> **Problem description**
Where a line contains the word "agost", copy that line from the records below.

Extracted page text data:

========================================================================

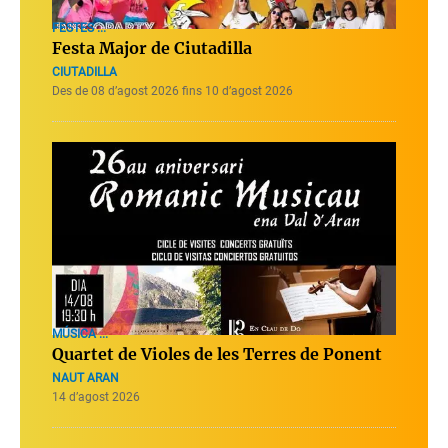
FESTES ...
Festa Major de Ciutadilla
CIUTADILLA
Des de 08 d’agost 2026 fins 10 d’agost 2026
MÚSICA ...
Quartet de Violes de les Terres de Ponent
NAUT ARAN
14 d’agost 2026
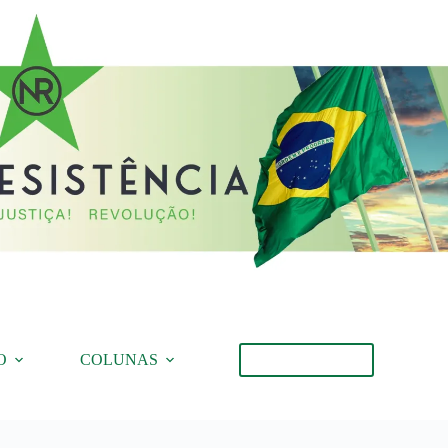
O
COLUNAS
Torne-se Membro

========================================================================

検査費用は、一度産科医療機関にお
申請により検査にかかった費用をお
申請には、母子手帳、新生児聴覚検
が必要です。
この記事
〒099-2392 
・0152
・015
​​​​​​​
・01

========================================================================

> **Written reply**
Des de 08 d’agost 2026 fins 10 d’agost 2026
14 d’agost 2026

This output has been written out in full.